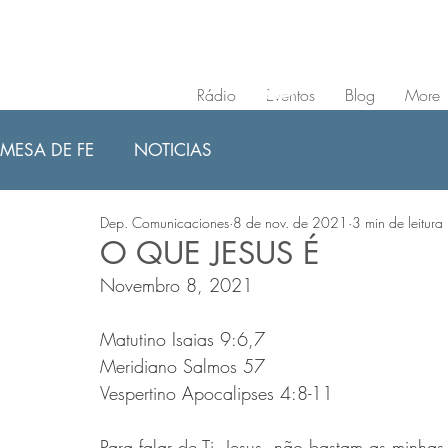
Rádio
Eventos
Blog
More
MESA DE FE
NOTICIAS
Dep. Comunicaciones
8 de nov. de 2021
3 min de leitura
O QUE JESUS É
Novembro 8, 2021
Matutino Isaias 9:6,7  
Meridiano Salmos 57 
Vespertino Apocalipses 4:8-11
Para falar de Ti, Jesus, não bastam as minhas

+ + + + + + +

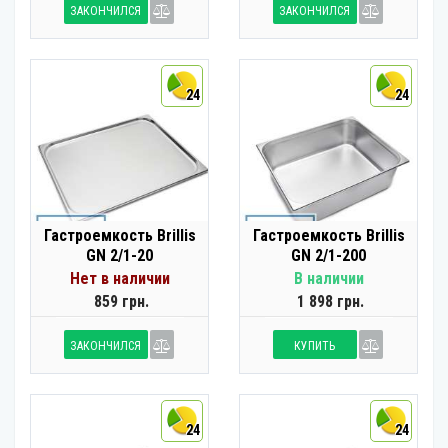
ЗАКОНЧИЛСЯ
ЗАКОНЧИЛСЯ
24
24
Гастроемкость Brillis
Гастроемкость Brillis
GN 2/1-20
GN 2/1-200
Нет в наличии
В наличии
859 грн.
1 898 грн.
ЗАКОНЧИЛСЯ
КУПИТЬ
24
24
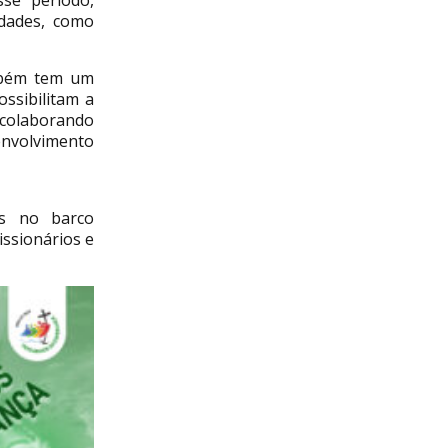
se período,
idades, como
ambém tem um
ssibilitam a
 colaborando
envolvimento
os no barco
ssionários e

+ + + + + + +

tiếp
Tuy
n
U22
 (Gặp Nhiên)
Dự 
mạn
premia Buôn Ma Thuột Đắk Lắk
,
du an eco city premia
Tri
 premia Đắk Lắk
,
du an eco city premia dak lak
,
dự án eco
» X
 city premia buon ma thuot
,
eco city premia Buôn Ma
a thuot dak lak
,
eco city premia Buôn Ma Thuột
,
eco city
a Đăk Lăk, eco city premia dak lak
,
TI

+ + + + + + +

-- WORK INSTRUCTIONS --
Reproduce each line from the records that contains the word "premia".

-- SOLUTION --
premia Buôn Ma Thuột Đắk Lắk
du an eco city premia
 premia Đắk Lắk
du an eco city premia dak lak
 city premia buon ma thuot
eco city premia Buôn Ma
eco city premia Buôn Ma Thuột
a Đăk Lăk, eco city premia dak lak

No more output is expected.